Tobacco smoke exposure (4 cigarettes/day for 3weeks) had a small neutrophilic effect in mice, whereas ovalbumin exposure had no inflammatory effect in the airways, but increased allergen-specific IgE [Moerloose, 2006]. More recently in mouse models, cigarette smoke has been shown to enhance T-helper-(TH)2-driven airway inflammation [Van Hove , 2008].

Inhaled allergens are an important trigger of exacerbations in asthma [Johnston, 2006].

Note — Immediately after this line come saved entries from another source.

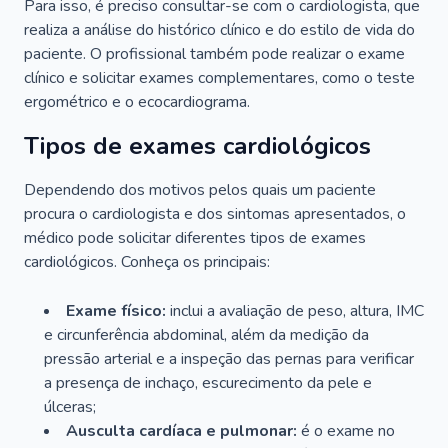
Para isso, é preciso consultar-se com o cardiologista, que
realiza a análise do histórico clínico e do estilo de vida do
paciente. O profissional também pode realizar o exame
clínico e solicitar exames complementares, como o teste
ergométrico e o ecocardiograma.
Tipos de exames cardiológicos
Dependendo dos motivos pelos quais um paciente
procura o cardiologista e dos sintomas apresentados, o
médico pode solicitar diferentes tipos de exames
cardiológicos. Conheça os principais:
Exame físico:
inclui a avaliação de peso, altura, IMC
e circunferência abdominal, além da medição da
pressão arterial e a inspeção das pernas para verificar
a presença de inchaço, escurecimento da pele e
úlceras;
Ausculta cardíaca e pulmonar:
é o exame no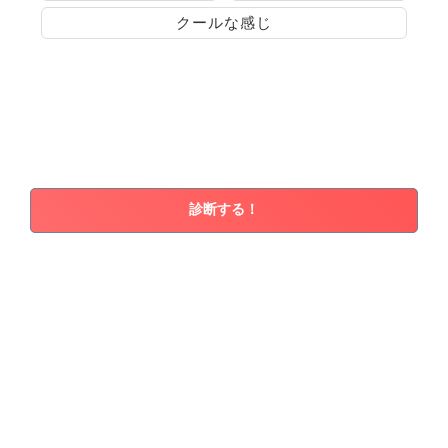
クールな感じ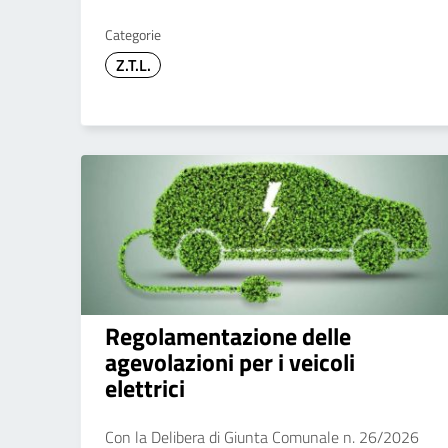
Categorie
Z.T.L.
Regolamentazione delle
agevolazioni per i veicoli
elettrici
Con la Delibera di Giunta Comunale n. 26/2026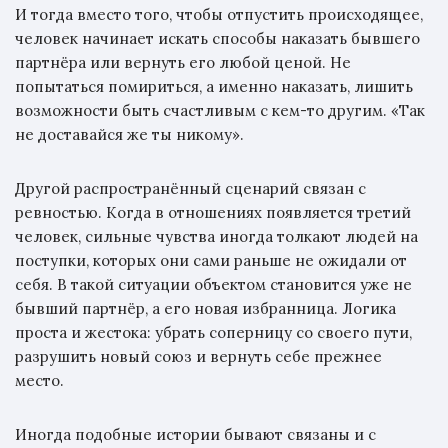
И тогда вместо того, чтобы отпустить происходящее,
человек начинает искать способы наказать бывшего
партнёра или вернуть его любой ценой. Не
попытаться помириться, а именно наказать, лишить
возможности быть счастливым с кем-то другим. «Так
не доставайся же ты никому».
Другой распространённый сценарий связан с
ревностью. Когда в отношениях появляется третий
человек, сильные чувства иногда толкают людей на
поступки, которых они сами раньше не ожидали от
себя. В такой ситуации объектом становится уже не
бывший партнёр, а его новая избранница. Логика
проста и жестока: убрать соперницу со своего пути,
разрушить новый союз и вернуть себе прежнее
место.
Иногда подобные истории бывают связаны и с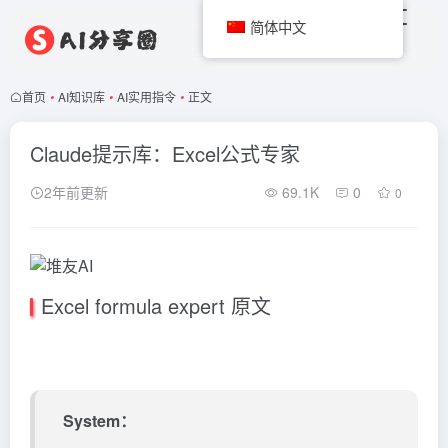
简体中文
首页
•
AI知识库
•
AI实用指令
•
正文
Claude提示库：Excel公式专家
2年前更新
69.1K
0
0
Excel formula expert 原文
System：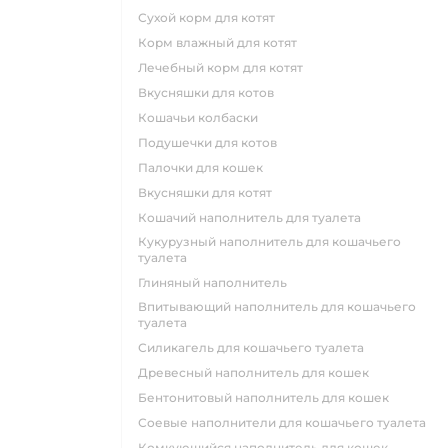
сухой корм для котят
корм влажный для котят
лечебный корм для котят
вкусняшки для котов
кошачьи колбаски
подушечки для котов
палочки для кошек
вкусняшки для котят
кошачий наполнитель для туалета
кукурузный наполнитель для кошачьего
туалета
глиняный наполнитель
впитывающий наполнитель для кошачьего
туалета
силикагель для кошачьего туалета
древесный наполнитель для кошек
бентонитовый наполнитель для кошек
соевые наполнители для кошачьего туалета
комкующийся наполнитель для кошек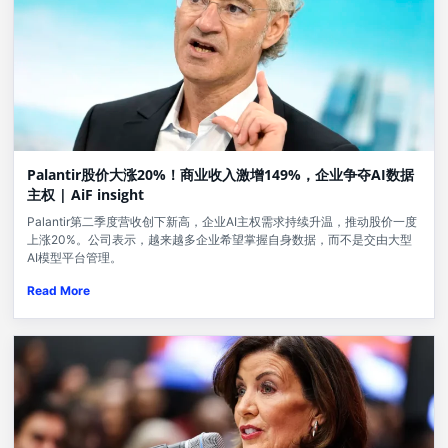
Palantir股价大涨20%！商业收入激增149%，企业争夺AI数据
主权 | AiF insight
Palantir第二季度营收创下新高，企业AI主权需求持续升温，推动股价一度
上涨20%。公司表示，越来越多企业希望掌握自身数据，而不是交由大型
AI模型平台管理。
Read More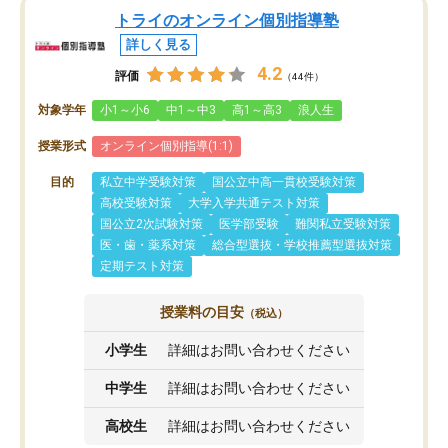
トライのオンライン個別指導塾
詳しく見る
4.2
評価
（44件）
対象学年
小1～小6
中1～中3
高1～高3
浪人生
授業形式
オンライン個別指導(1:1)
目的
私立中学受験対策
国公立中高一貫校受験対策
高校受験対策
大学入学共通テスト対策
国公立2次試験対策
医学部受験
難関私立受験対策
医・歯・薬系対策
総合型選抜・学校推薦型選抜対策
定期テスト対策
授業料の目安
（税込）
小学生
詳細はお問い合わせください
中学生
詳細はお問い合わせください
高校生
詳細はお問い合わせください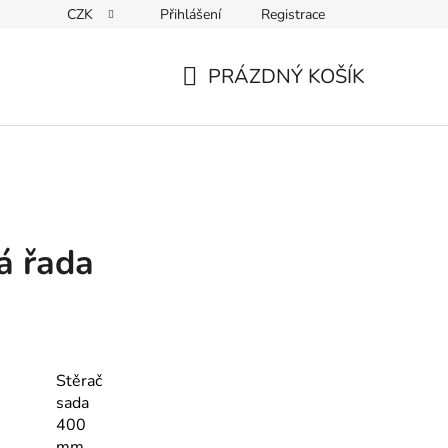
CZK
Přihlášení
Registrace
Kontakty
PRÁZDNÝ KOŠÍK
NÁKUPNÍ
KOŠÍK
á řada
Stěrač
sada
400
mm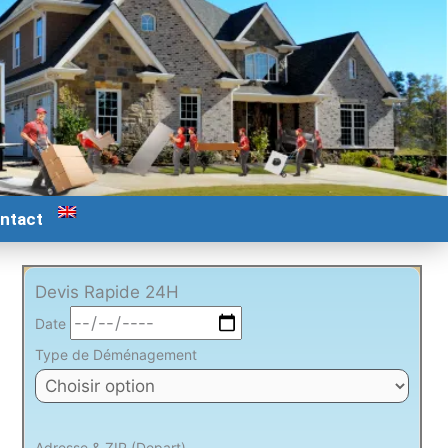
ntact
Devis Rapide 24H
Date
Type de Déménagement
Adresse & ZIP (Depart)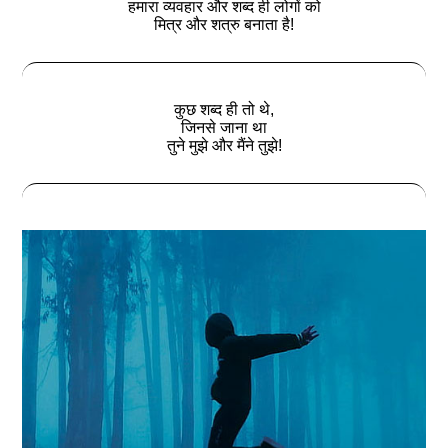
हमारा व्यवहार और शब्द ही लोगों को
मित्र और शत्रु बनाता है!
कुछ शब्द ही तो थे,
जिनसे जाना था
तुने मुझे और मैंने तुझे!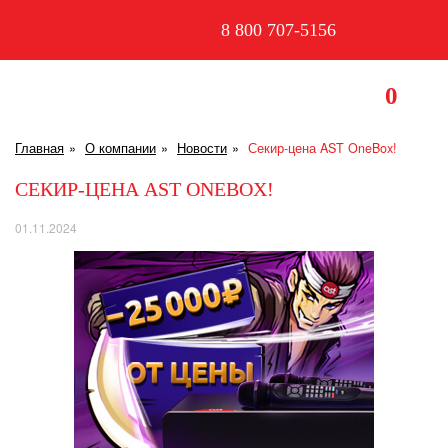
8 800 707-5156
0
Главная
О компании
Новости
Секир-цена AST OneBox!
СЕКИР-ЦЕНА AST ONEBOX!
01.11.2024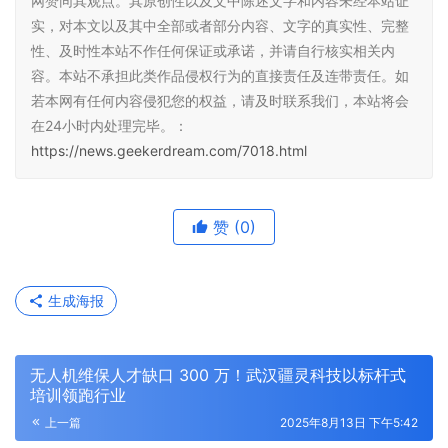
网赞同其观点。其原创性以及文中陈述文字和内容未经本站证
实，对本文以及其中全部或者部分内容、文字的真实性、完整
性、及时性本站不作任何保证或承诺，并请自行核实相关内
容。本站不承担此类作品侵权行为的直接责任及连带责任。如
若本网有任何内容侵犯您的权益，请及时联系我们，本站将会
在24小时内处理完毕。：
https://news.geekerdream.com/7018.html
赞
(0)
生成海报
无人机维保人才缺口 300 万！武汉疆灵科技以标杆式
培训领跑行业
上一篇
2025年8月13日 下午5:42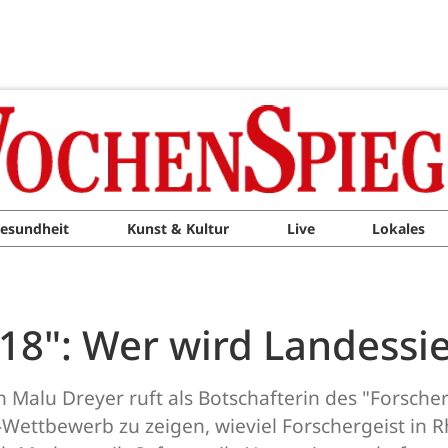
esundheit
Kunst & Kultur
Live
Lokales
018": Wer wird Landessi
Malu Dreyer ruft als Botschafterin des "Forscherge
ttbewerb zu zeigen, wieviel Forschergeist in Rh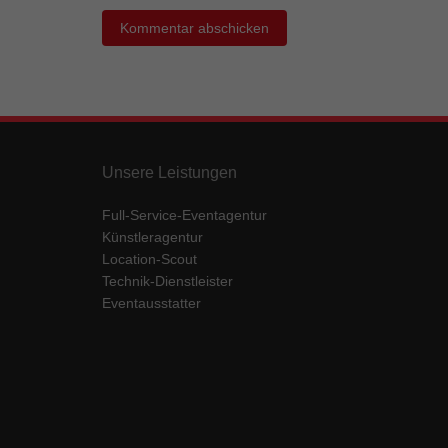
Ess
Essen
Funkt
Mar
Marke
Unsere Leistungen
Werbu
Full-Service-Eventagentur
Künstleragentur
Ext
Location-Scout
Inhal
Technik-Dienstleister
Wenn 
Eventausstatter
keine
pow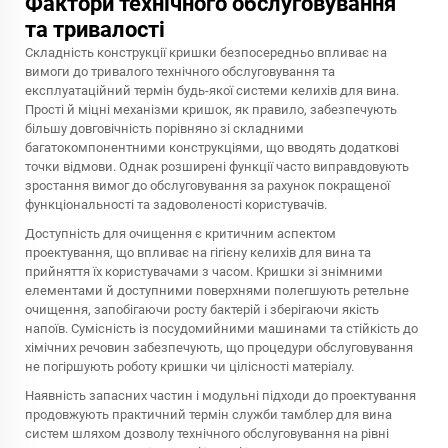
Фактори технічного обслуговування
та тривалості
Складність конструкції кришки безпосередньо впливає на
вимоги до тривалого технічного обслуговування та
експлуатаційний термін будь-якої системи келихів для вина.
Прості й міцні механізми кришок, як правило, забезпечують
більшу довговічність порівняно зі складними
багатокомпонентними конструкціями, що вводять додаткові
точки відмови. Однак розширені функції часто виправдовують
зростання вимог до обслуговування за рахунок покращеної
функціональності та задоволеності користувачів.
Доступність для очищення є критичним аспектом
проектування, що впливає на гігієну келихів для вина та
прийняття їх користувачами з часом. Кришки зі знімними
елементами й доступними поверхнями полегшують ретельне
очищення, запобігаючи росту бактерій і зберігаючи якість
напоїв. Сумісність із посудомийними машинами та стійкість до
хімічних речовин забезпечують, що процедури обслуговування
не погіршують роботу кришки чи цілісності матеріалу.
Наявність запасних частин і модульні підходи до проектування
продовжують практичний термін служби
тамблер для вина
систем шляхом дозволу технічного обслуговування на рівні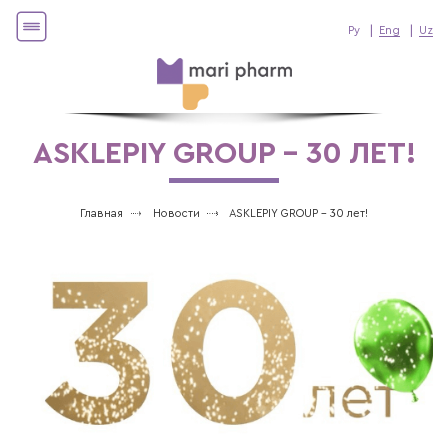
Ру
Eng
Uz
ASKLEPIY GROUP - 30 ЛЕТ!
Главная
Новости
ASKLEPIY GROUP - 30 лет!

The airway inflammation induced by inhaled allergens, and the effects of drugs on this airway inflammation, can be studied using an experimental allergen challenge model. All the currently approved drugs used to treat asthma modify, in some way, allergen-induced airway responses. Following inhalation of the appropriate allergen extract, sensitive subjects, i.e. atopic-asthmatics, develop an acute bronchoconstriction which peaks at 20 to 30 minutes post-allergen and lasts for approximately two hours before recovery.

This early response (EAR) reflects mast cell activation and subsequent release of mainly spasmogenic mediators and correlates with the extent of airway inflammation and disease activity [Grzelewska-Rsymowska, 1995]. In approximately 50% of patients, the EAR is followed by a late-phase asthmatic response (LAR). This more prolonged airway narrowing is associated with influx of activated inflammatory cells, especially eosinophils, into the airways and represents the more chronic features of asthma, consisting of a prolonged airway narrowing through both bronchospasm and airway inflammation.

The sequelae of the LAR can last several days and up to 3 weeks. Also, the late response has been shown to be associated with an increase in airway hyperresponsiveness (AHR) to stimuli, such as methacholine for several days after allergen challenge [Hansel, 2002].

This clinically relevant model of allergic bronchoconstriction has been useful in humans for exploring the time-course of cellular inflammation and the associated physiological changes, particularly related to eosinophils, basophils and dendritic cells [O'Byrne, 2009].In non smoking asthmatics, regular treatment with inhaled corticosteroids has been shown to attenuate the early allergic response, perhaps by reducing the number of mast cells in airways [Gauvreau, 2000] and to improve the late-phase asthmatic response [Kidney, 1997; Cockcroft, 1987].

As previous allergen challenge studies with therapeutic interventions have been conducted only in the population of non-smokers, this study will be the first to examine the allergen challenge response to FP in smoking asthmatics. The primary endpoint of this study will be the degree of attenuation of the late-phase asthmatic response.